Je reviens à la salle principale, et informe Kei de mon constat. Ce dernier se racle une énième fois la gorge avant de prononcer son premier ordre pour notre nouvelle mission :

-Mon plan sera donc celui-ci : Avec moi iront la Lieutenant, Shuei, Salem, Minato et Takako pour re-déposer mini-Mako. Ainsi les jumeaux, Ryûo et Usui, vous resterez au Quartier Général le temps de notre excursion. Les détails pour la suite vous seront transmit en temps et en heure. Des questions ?

-On nous prive encore de participer à la fête ! Raille avec un demi-humour Ryûo.

Le Commandant, un poil agacé, n'a pu se retenir de le foudroyer du regard avant de lui répondre froidement :

-Si tu crois que c'est une partie de plaisir, alors tu confirmes mon choix.

Cette remarque empêche son interlocuteur de rétorquer quoique ce soit, et finit par baisser les yeux en bougonnant un semblant d'excuses. Au fond, notre ami n'avait pas tort. Ce n'est pas la première fois qu'on divise notre troupe ainsi. Pas du tout par manque de confiance, mais par stratégie. Et cette stratégie estime qu'une nouvelle fois, ramener tout le monde ne fera que compliquer les choses. Les Jumeaux gèrent le piratage et les archives, Usui la gestion de la sécurité du bâtiment et est chargé de la surveillance. Quant à notre compère Ryûo, c'est le responsable de communication. Il se débrouille avec excellence dans les traductions, les décodages et sait brouiller les échanges ennemies ainsi que leurs positions sur des radars. Voilà pourquoi ces quatre là reste ici, ils sont la clé de notre organisation pour cette mission. En tant que principale concernée dans tout ce désordre, il est normal que j'aille sur le terrain pour ramener l'enfant dans le passé, le commandant et Salem m'accompagnent comme garde-du-corps, Minato pour son agilité, sa discrétion et son aisance au sniper, et enfin Takako pour deux raisons. La première est pour sa capacité très importante dans les négociations et le mentalisme. La deuxième : Il a été la seconde victime du piège qu'on nous a tendu.

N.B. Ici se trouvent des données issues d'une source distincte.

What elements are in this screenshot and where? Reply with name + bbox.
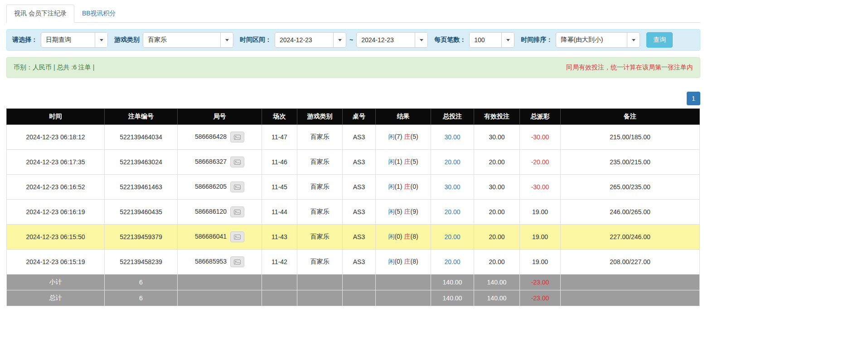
- date-to-dropdown[interactable]: 2024-12-23: [356, 32, 428, 48]
- game-type-value: 百家乐: [143, 33, 220, 47]
- date-to-caret-button[interactable]: [415, 33, 427, 47]
- cell-remark: 227.00/246.00: [561, 225, 700, 250]
- same-round-notice-text: 同局有效投注，统一计算在该局第一张注单内: [566, 64, 693, 72]
- filter-group-date-range: 时间区间： 2024-12-23 ~ 2024-12-23: [240, 32, 428, 48]
- time-sort-label: 时间排序：: [521, 36, 553, 44]
- video-replay-button[interactable]: [230, 182, 244, 192]
- round-number: 586686428: [195, 133, 227, 140]
- col-header-bet-id: 注单编号: [105, 109, 178, 125]
- header-row: 时间 注单编号 局号 场次 游戏类别 桌号 结果 总投注 有效投注 总派彩 备注: [7, 109, 700, 125]
- result-banker: 庄: [404, 233, 411, 240]
- query-type-caret-button[interactable]: [95, 33, 107, 47]
- cell-total-bet-link[interactable]: 20.00: [431, 225, 474, 250]
- tab-betting-records[interactable]: 视讯 会员下注纪录: [6, 5, 74, 23]
- round-number: 586686327: [195, 158, 227, 165]
- cell-total-bet-link[interactable]: 20.00: [431, 250, 474, 275]
- time-sort-caret-button[interactable]: [627, 33, 640, 47]
- cell-game-type: 百家乐: [297, 125, 343, 150]
- date-from-dropdown[interactable]: 2024-12-23: [275, 32, 346, 48]
- video-replay-button[interactable]: [230, 206, 244, 217]
- query-button[interactable]: 查询: [646, 32, 673, 48]
- cell-round: 586686120: [178, 200, 262, 225]
- result-player-score: (1): [394, 183, 402, 190]
- col-header-valid-bet: 有效投注: [474, 109, 520, 125]
- cell-remark: 235.00/215.00: [561, 150, 700, 175]
- col-header-payout: 总派彩: [520, 109, 561, 125]
- cell-result: 闲(1)庄(5): [376, 150, 431, 175]
- cell-session: 11-47: [262, 125, 297, 150]
- game-type-dropdown[interactable]: 百家乐: [143, 32, 233, 48]
- cell-total-bet-link[interactable]: 20.00: [431, 150, 474, 175]
- cell-total-bet-link[interactable]: 30.00: [431, 125, 474, 150]
- cell-total-bet-link[interactable]: 30.00: [431, 175, 474, 200]
- result-player-score: (1): [394, 158, 402, 165]
- result-banker: 庄: [404, 208, 411, 215]
- video-icon: [234, 209, 241, 215]
- cell-result: 闲(1)庄(0): [376, 175, 431, 200]
- result-banker-score: (8): [411, 233, 418, 240]
- cell-table-no: AS3: [343, 200, 376, 225]
- col-header-result: 结果: [376, 109, 431, 125]
- cell-table-no: AS3: [343, 175, 376, 200]
- cell-remark: 208.00/227.00: [561, 250, 700, 275]
- cell-round: 586686041: [178, 225, 262, 250]
- video-replay-button[interactable]: [230, 231, 244, 242]
- cell-valid-bet: 20.00: [474, 250, 520, 275]
- cell-table-no: AS3: [343, 225, 376, 250]
- result-banker: 庄: [404, 183, 411, 190]
- cell-empty: [297, 290, 343, 306]
- grand-total-valid-bet: 140.00: [474, 290, 520, 306]
- video-replay-button[interactable]: [230, 132, 244, 142]
- tab-bar: 视讯 会员下注纪录 BB视讯积分: [6, 5, 700, 23]
- per-page-dropdown[interactable]: 100: [469, 32, 514, 48]
- select-type-label: 请选择：: [12, 36, 38, 44]
- video-replay-button[interactable]: [230, 157, 244, 167]
- cell-valid-bet: 30.00: [474, 175, 520, 200]
- result-banker: 庄: [404, 133, 411, 140]
- cell-empty: [343, 290, 376, 306]
- cell-remark: 246.00/265.00: [561, 200, 700, 225]
- result-player: 闲: [388, 183, 394, 190]
- cell-table-no: AS3: [343, 250, 376, 275]
- table-body: 2024-12-23 06:18:12 522139464034 5866864…: [7, 125, 700, 275]
- per-page-caret-button[interactable]: [501, 33, 514, 47]
- tab-bb-video-points[interactable]: BB视讯积分: [74, 5, 124, 23]
- query-type-value: 日期查询: [41, 33, 95, 47]
- result-player-score: (0): [394, 233, 402, 240]
- result-player-score: (0): [394, 258, 402, 265]
- table-row: 2024-12-23 06:15:19 522139458239 5866859…: [7, 250, 700, 275]
- table-header: 时间 注单编号 局号 场次 游戏类别 桌号 结果 总投注 有效投注 总派彩 备注: [7, 109, 700, 125]
- cell-total-bet-link[interactable]: 20.00: [431, 200, 474, 225]
- grand-total-payout: -23.00: [520, 290, 561, 306]
- filter-group-per-page: 每页笔数： 100: [434, 32, 514, 48]
- result-player: 闲: [388, 233, 394, 240]
- cell-valid-bet: 30.00: [474, 125, 520, 150]
- video-replay-button[interactable]: [230, 256, 244, 267]
- cell-payout: 19.00: [520, 250, 561, 275]
- cell-result: 闲(7)庄(5): [376, 125, 431, 150]
- subtotal-payout: -23.00: [520, 275, 561, 290]
- cell-table-no: AS3: [343, 125, 376, 150]
- query-type-dropdown[interactable]: 日期查询: [41, 32, 108, 48]
- col-header-game-type: 游戏类别: [297, 109, 343, 125]
- cell-valid-bet: 20.00: [474, 150, 520, 175]
- game-type-caret-button[interactable]: [220, 33, 233, 47]
- result-banker-score: (5): [411, 158, 418, 165]
- round-number: 586686205: [195, 183, 227, 190]
- content-area: 视讯 会员下注纪录 BB视讯积分 请选择： 日期查询 游戏类别 百家乐 时间区间…: [6, 5, 700, 306]
- time-sort-dropdown[interactable]: 降幂(由大到小): [556, 32, 640, 48]
- cell-remark: 265.00/235.00: [561, 175, 700, 200]
- col-header-time: 时间: [7, 109, 105, 125]
- page-1-button[interactable]: 1: [687, 92, 700, 105]
- betting-records-table: 时间 注单编号 局号 场次 游戏类别 桌号 结果 总投注 有效投注 总派彩 备注…: [6, 108, 700, 306]
- cell-payout: -30.00: [520, 125, 561, 150]
- cell-round: 586686428: [178, 125, 262, 150]
- chevron-down-icon: [100, 39, 103, 41]
- cell-time: 2024-12-23 06:15:19: [7, 250, 105, 275]
- cell-game-type: 百家乐: [297, 200, 343, 225]
- grand-total-total-bet: 140.00: [431, 290, 474, 306]
- date-from-caret-button[interactable]: [333, 33, 346, 47]
- date-from-value: 2024-12-23: [275, 33, 333, 47]
- col-header-total-bet: 总投注: [431, 109, 474, 125]
- cell-bet-id: 522139458239: [105, 250, 178, 275]
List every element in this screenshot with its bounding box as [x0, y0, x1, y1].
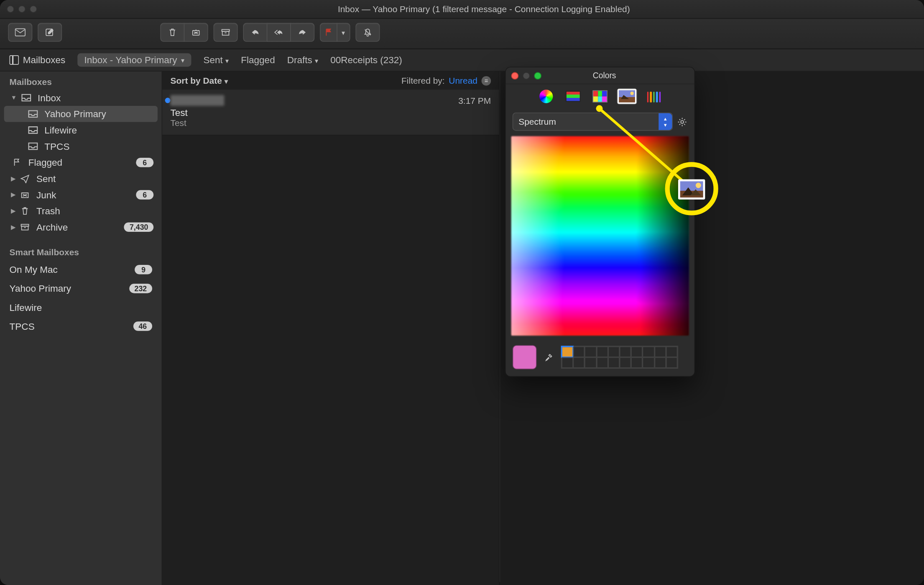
swatch-cell[interactable] [562, 357, 573, 368]
swatch-cell[interactable] [608, 357, 620, 368]
get-new-mail-button[interactable] [8, 23, 32, 42]
chevron-down-icon: ▾ [342, 28, 345, 36]
filter-icon[interactable]: ≡ [482, 76, 491, 85]
delete-button[interactable] [160, 23, 184, 42]
swatch-cell[interactable] [573, 357, 585, 368]
swatch-cell[interactable] [585, 346, 597, 357]
flag-menu-button[interactable]: ▾ [337, 23, 350, 42]
smart-item-tpcs[interactable]: TPCS 46 [0, 317, 162, 336]
svg-point-8 [681, 120, 684, 123]
sidebar-item-tpcs[interactable]: TPCS [0, 138, 162, 154]
forward-button[interactable] [290, 23, 314, 42]
chevron-down-icon: ▾ [225, 57, 229, 65]
window-traffic-lights [0, 5, 44, 13]
mail-window: Inbox — Yahoo Primary (1 filtered messag… [0, 0, 924, 585]
flag-button[interactable] [320, 23, 337, 42]
close-window-icon[interactable] [7, 5, 14, 13]
disclosure-right-icon[interactable]: ▶ [11, 208, 15, 214]
archive-button[interactable] [214, 23, 238, 42]
color-picker-modes [506, 84, 694, 110]
mode-image-palettes[interactable] [617, 88, 637, 105]
colors-traffic-lights [506, 72, 547, 80]
smart-item-on-my-mac[interactable]: On My Mac 9 [0, 260, 162, 279]
favorite-receipts[interactable]: 00Receipts (232) [330, 54, 402, 65]
image-palette-icon [618, 89, 636, 104]
count-badge: 232 [129, 284, 152, 293]
smart-item-lifewire[interactable]: Lifewire [0, 298, 162, 317]
disclosure-right-icon[interactable]: ▶ [11, 175, 15, 182]
mailboxes-sidebar[interactable]: Mailboxes ▼ Inbox Yahoo Primary Lifewire [0, 72, 162, 585]
swatch-grid[interactable] [561, 346, 678, 369]
palette-settings-button[interactable] [677, 116, 688, 127]
swatch-cell[interactable] [562, 346, 573, 357]
message-preview: Test [171, 118, 491, 128]
toggle-sidebar-button[interactable]: Mailboxes [10, 54, 66, 65]
colors-panel-titlebar[interactable]: Colors [506, 67, 694, 84]
filtered-by-label: Filtered by: [401, 75, 445, 85]
favorite-drafts[interactable]: Drafts ▾ [287, 54, 318, 65]
sidebar-item-trash[interactable]: ▶ Trash [0, 203, 162, 219]
filter-value-link[interactable]: Unread [449, 75, 477, 85]
swatch-cell[interactable] [585, 357, 597, 368]
eyedropper-icon [544, 352, 554, 362]
chevron-down-icon: ▾ [225, 77, 228, 85]
sidebar-item-archive[interactable]: ▶ Archive 7,430 [0, 219, 162, 235]
mode-color-wheel[interactable] [536, 88, 556, 105]
swatch-cell[interactable] [643, 346, 654, 357]
spectrum-image[interactable] [511, 136, 689, 336]
minimize-icon[interactable] [523, 72, 530, 80]
favorite-flagged[interactable]: Flagged [241, 54, 275, 65]
swatch-cell[interactable] [620, 346, 631, 357]
reply-button[interactable] [243, 23, 267, 42]
swatch-cell[interactable] [654, 357, 666, 368]
move-to-junk-button[interactable] [184, 23, 208, 42]
current-mailbox-chip[interactable]: Inbox - Yahoo Primary ▾ [77, 53, 191, 67]
sidebar-item-lifewire[interactable]: Lifewire [0, 122, 162, 139]
sidebar-item-flagged[interactable]: Flagged 6 [0, 154, 162, 171]
disclosure-down-icon[interactable]: ▼ [11, 94, 17, 101]
sidebar-toggle-icon [10, 55, 19, 65]
sidebar-item-sent[interactable]: ▶ Sent [0, 171, 162, 187]
mode-color-sliders[interactable] [563, 88, 583, 105]
swatch-cell[interactable] [596, 357, 608, 368]
reply-all-button[interactable] [267, 23, 291, 42]
colors-panel[interactable]: Colors Spectrum [505, 67, 695, 377]
swatch-cell[interactable] [631, 346, 643, 357]
swatch-cell[interactable] [631, 357, 643, 368]
mute-button[interactable] [355, 23, 380, 42]
sidebar-item-junk[interactable]: ▶ Junk 6 [0, 187, 162, 203]
current-color-well[interactable] [513, 345, 537, 369]
swatch-cell[interactable] [573, 346, 585, 357]
gear-icon [677, 117, 688, 126]
smart-item-yahoo-primary[interactable]: Yahoo Primary 232 [0, 279, 162, 298]
swatch-cell[interactable] [666, 346, 678, 357]
unread-dot-icon [165, 98, 171, 103]
swatch-cell[interactable] [608, 346, 620, 357]
swatch-cell[interactable] [654, 346, 666, 357]
mailboxes-label: Mailboxes [23, 54, 66, 65]
disclosure-right-icon[interactable]: ▶ [11, 224, 15, 231]
mode-pencils[interactable] [644, 88, 664, 105]
mode-color-palettes[interactable] [590, 88, 610, 105]
sort-button[interactable]: Sort by Date ▾ [171, 75, 228, 85]
swatch-cell[interactable] [596, 346, 608, 357]
window-title: Inbox — Yahoo Primary (1 filtered messag… [44, 4, 924, 14]
sidebar-item-inbox[interactable]: ▼ Inbox [0, 90, 162, 106]
favorite-sent[interactable]: Sent ▾ [203, 54, 229, 65]
flag-icon [11, 158, 23, 167]
swatch-cell[interactable] [666, 357, 678, 368]
zoom-window-icon[interactable] [30, 5, 37, 13]
inbox-tray-icon [27, 109, 39, 119]
minimize-window-icon[interactable] [18, 5, 26, 13]
new-message-button[interactable] [38, 23, 62, 42]
zoom-icon[interactable] [534, 72, 541, 80]
palette-dropdown[interactable]: Spectrum [513, 113, 673, 131]
message-row[interactable]: 3:17 PM Test Test [162, 90, 499, 136]
eyedropper-button[interactable] [542, 351, 556, 364]
swatch-cell[interactable] [620, 357, 631, 368]
message-subject: Test [171, 107, 491, 118]
swatch-cell[interactable] [643, 357, 654, 368]
disclosure-right-icon[interactable]: ▶ [11, 191, 15, 198]
sidebar-item-yahoo-primary[interactable]: Yahoo Primary [4, 106, 158, 122]
close-icon[interactable] [511, 72, 519, 80]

On se met d'accord sur l'organisation complémentaire, et le commandant finit la réunion. Cependant, un point me chiffonne : La mémoire de Mini-Mako. Devrions-nous la laisser intacte ? Où doit-on l'effacer au risque que je revive ces évènements en flash-back tout au long de ma vie ?

Comme si j'étais un livre ouvert, Shuei me dévisage avec une certaine compassion et me rassure :

-Quoique tu choisisses, retiens le fait que tu ne seras pas seule et que nous te soutiendrons. On a confiance en toi, et on sait que tu ne laisseras pas ce genre de chose altérer ton présent n'importe comment.

Je souris en fermant les yeux, soulagée et de nouveau convaincue de mes actions. Il a raison, ce n'est pas le moment de flancher pour un détail aussi insignifiant. En rouvrant les yeux, japerçois les jumeaux à l'entrée de la salle principale. Rei retient Lei, Lei qui semble vouloir se diriger vers notre pièce pour l'infirmerie.

-Mais frangin laisse-moi y aller ! Je veux juste vérifier si le lieutenant dort toujours ! râle Lei, essayant de se défaire de la prise de son frère. Ce dernier n'en démord pas et rétorque :

-Ce n'est pas à nous de le faire, imagine tu la réveilles ? On ne l'approche pas sans autorisation, point barre !

-La lieutenant est devant vous, dis-je en montrant ma curiosité. Quest-ce qu'il se passe ici ?

Les jumeaux font volte-face vers moi, surprit, et après un soupir sincère, Rei m'explique :

-Mon abruti de frère souhaite aller vérifier si ton passé dort encore, il aimerait récupérer quelque chose mais pour ça il doit s'assurer de son sommeil. Personnellement, je refuse de le laisser, il est trop maladroit pour être discret et va surement la réveiller.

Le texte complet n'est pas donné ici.